Paul Matiasic is the family’s attorney. He says Whiteaker’s continued employment after these allegations and investigations is proof of willful negligence on the part of the district.
“Specific complaints by students and their parents were made to managing agents at the highest level, including to the current superintendent. Yet, these agents failed to act,” he said during a news conference at the Sutter County Superior Courthouse.
Osumi declined to comment on the lawsuit, but called district policy regarding student safety “very clear and very strict,” adding that “It is our policy and our expectation that any such conduct be reported immediately and acted on decisively.”
Aaberg referred all questions to the district office.
Whiteaker claims he used his knee and not his hand to separate two girls he says he thought were fighting.
His attorney, Roberto Marquez, says it is legally possible under education code that his client could be found guilty of negligence, but it is not legally possible for his client to be found guilty of sexual assault.

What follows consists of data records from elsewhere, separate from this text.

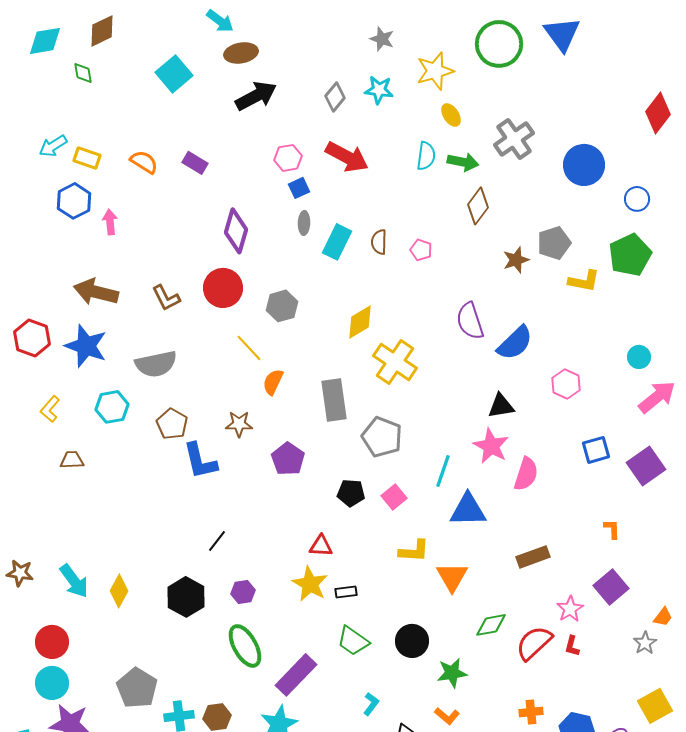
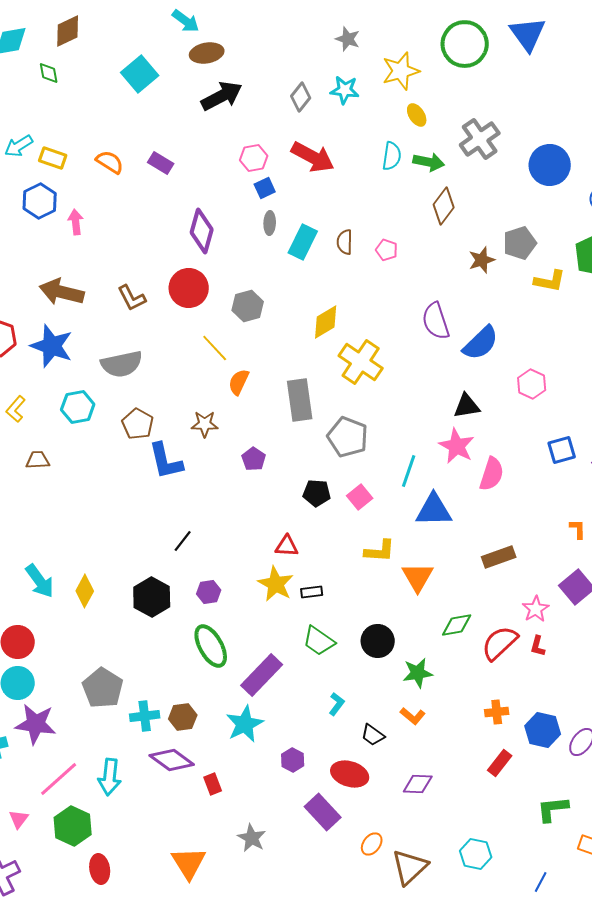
purple pentagon: (288, 459) -> (254, 459), size x0.7

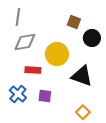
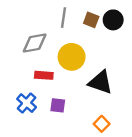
gray line: (18, 17) -> (63, 18), moved
black circle: (92, 38) -> (113, 20), moved

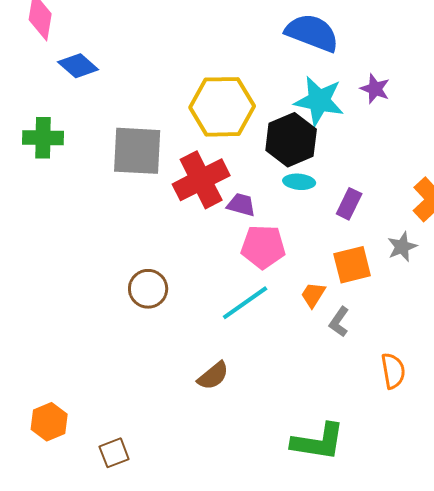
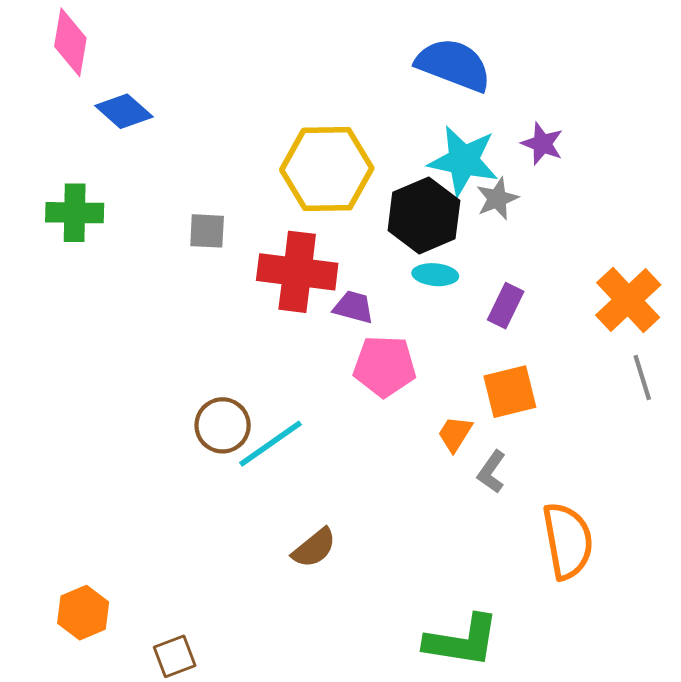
gray square: (137, 151) -> (207, 231), size x0.5
red cross: (201, 180) -> (297, 272), turned 34
gray star: (402, 247) -> (497, 199), moved
cyan line: (245, 303) -> (270, 444), moved
orange semicircle: (393, 371) -> (568, 541), size x1.5

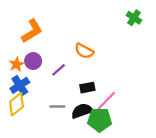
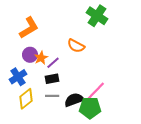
green cross: (134, 18) -> (97, 16), moved, size x1.5
orange star: (16, 64) -> (41, 58), moved
black rectangle: (87, 88) -> (52, 79), moved
yellow diamond: (16, 104) -> (26, 99), moved

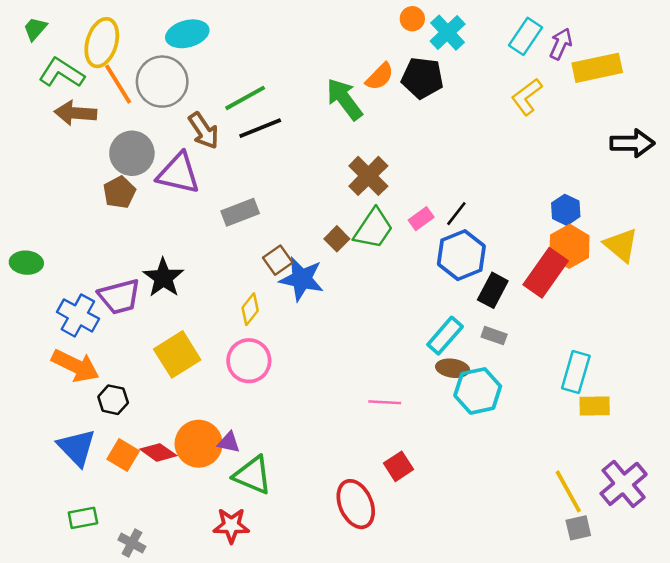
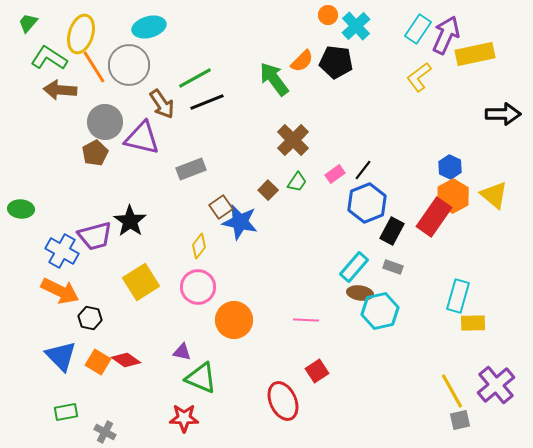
purple arrow: (561, 44) -> (446, 35), size x1.5
green trapezoid: (373, 229) -> (297, 182), size x0.6
orange circle: (199, 444) -> (234, 320), moved

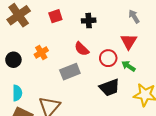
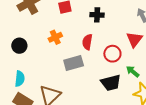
red semicircle: (82, 49) -> (87, 42), turned 49
orange cross: (41, 52) -> (55, 37), moved
green arrow: (128, 66) -> (133, 71), moved

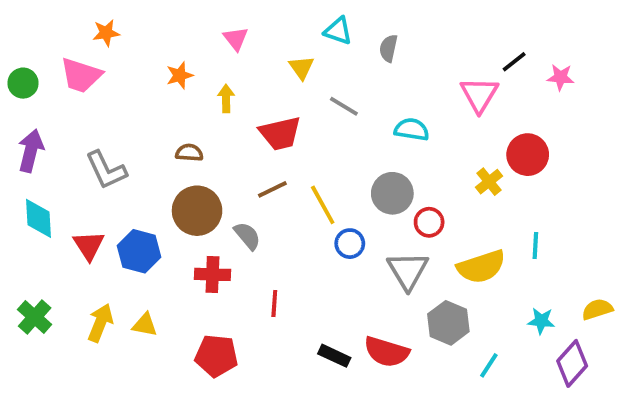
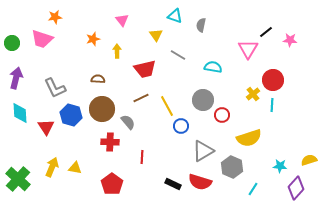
cyan line: (535, 245) -> (272, 105), moved
blue hexagon: (139, 251) -> (71, 115), moved
gray triangle: (408, 271) -> (203, 151), moved, turned 30
green cross: (35, 317) -> (18, 179), moved, size x1.4
red pentagon: (216, 356) -> (112, 184), turned 30

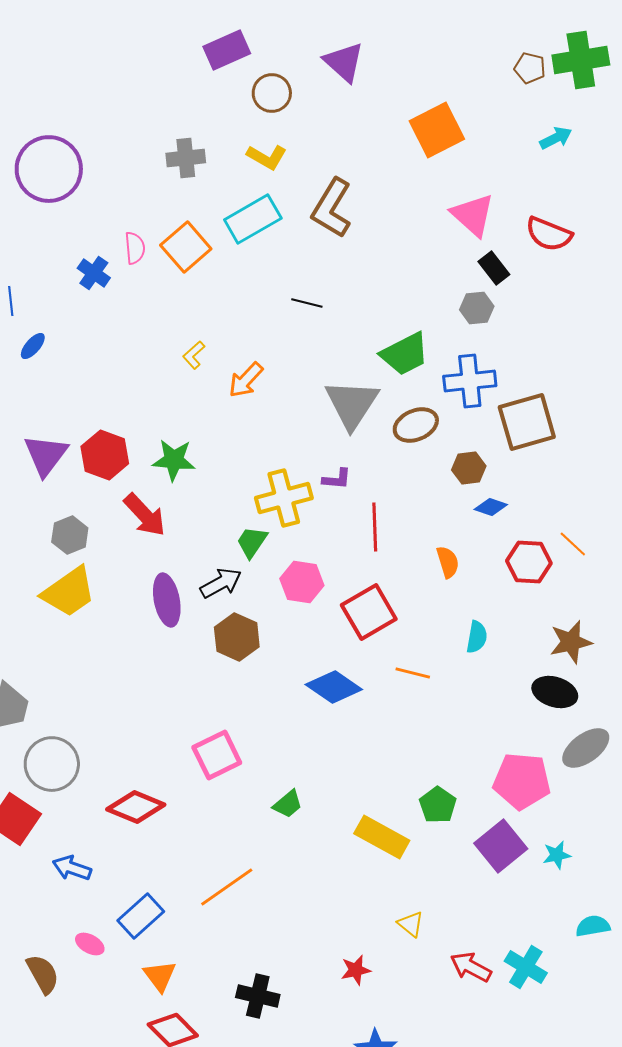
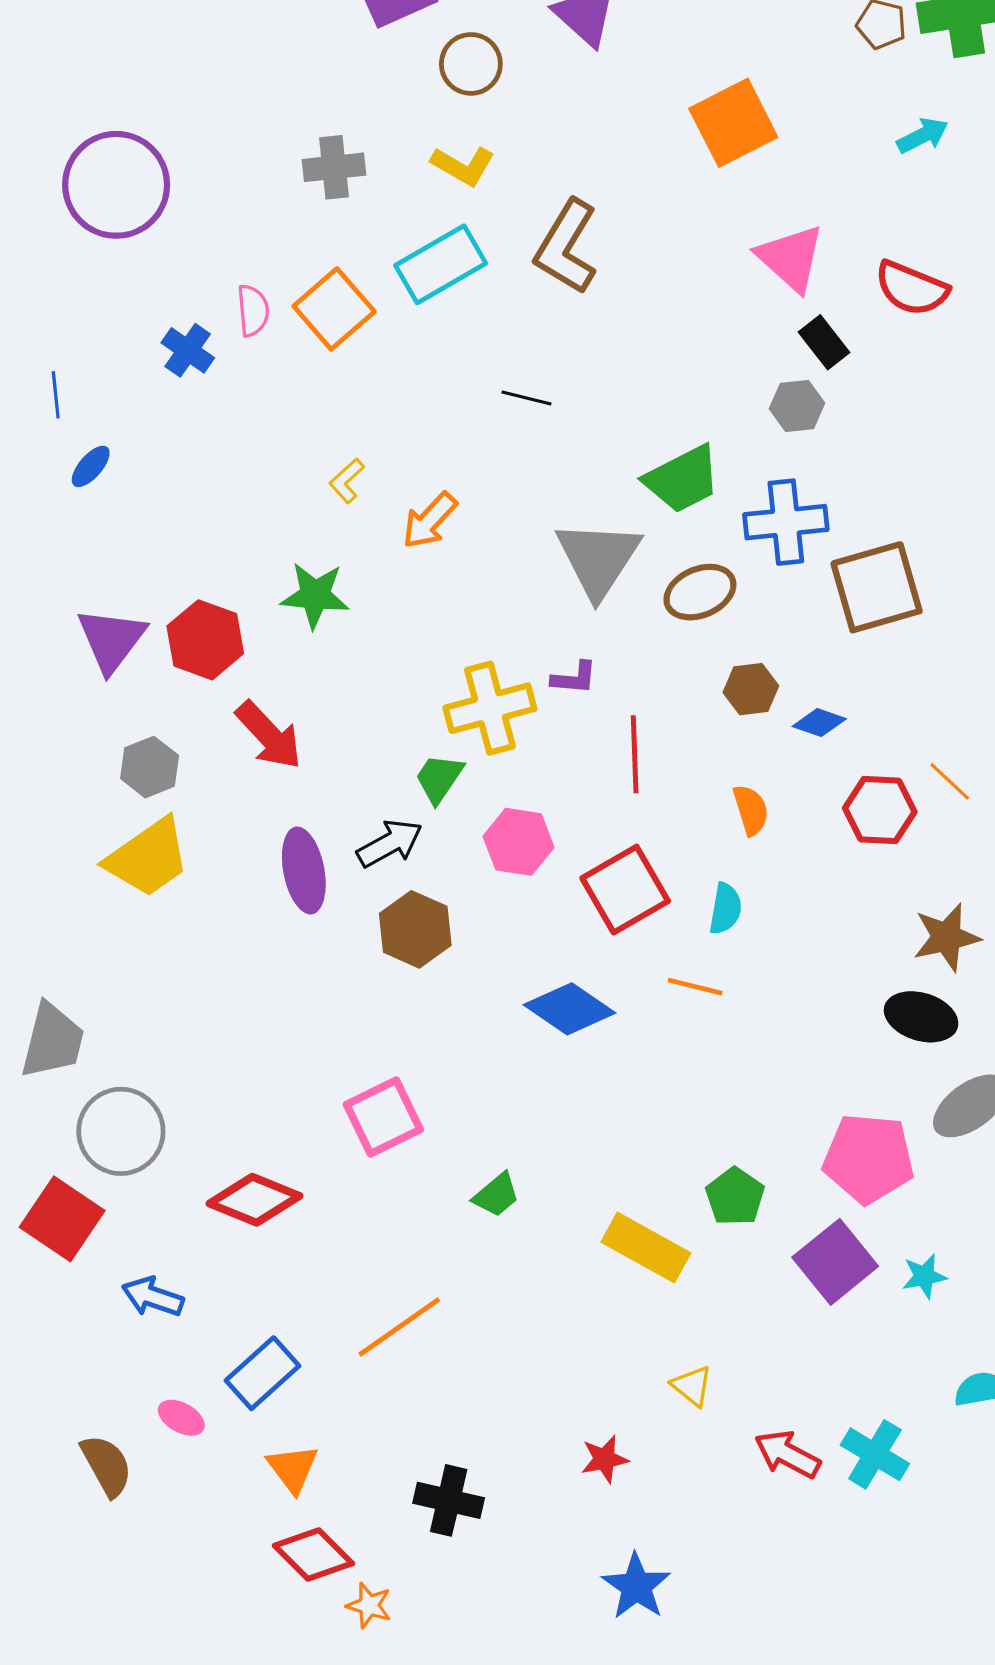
green star: (174, 460) -> (315, 595), moved
brown hexagon: (469, 468) -> (751, 689), moved
cyan semicircle: (477, 637) -> (725, 909), moved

“They’re alleging intentional sexual tort, sexual battery — where you have to prove that there was sexual intent with this touching — and there’s no way you can prove that,” Marquez said
The girl says the incident was just she and a friend roughhousing.
The complaint also says staff at the school and the district failed to fulfill their legal duties as mandatory reporters once notified of allegations of misconduct.
According to the complaint, the plaintiff told another PE teacher that Whiteaker had grabbed her. She says that teacher “shrugged it off … by telling her that men Whiteaker’s age ‘like to play around like that.’”
Marquez says Whiteaker has never been disciplined by the district for any of the complaints against him.
The attorney also says, of all of the district documentation he has seen, only this case and one from 1998 include mentions of police reports being filed.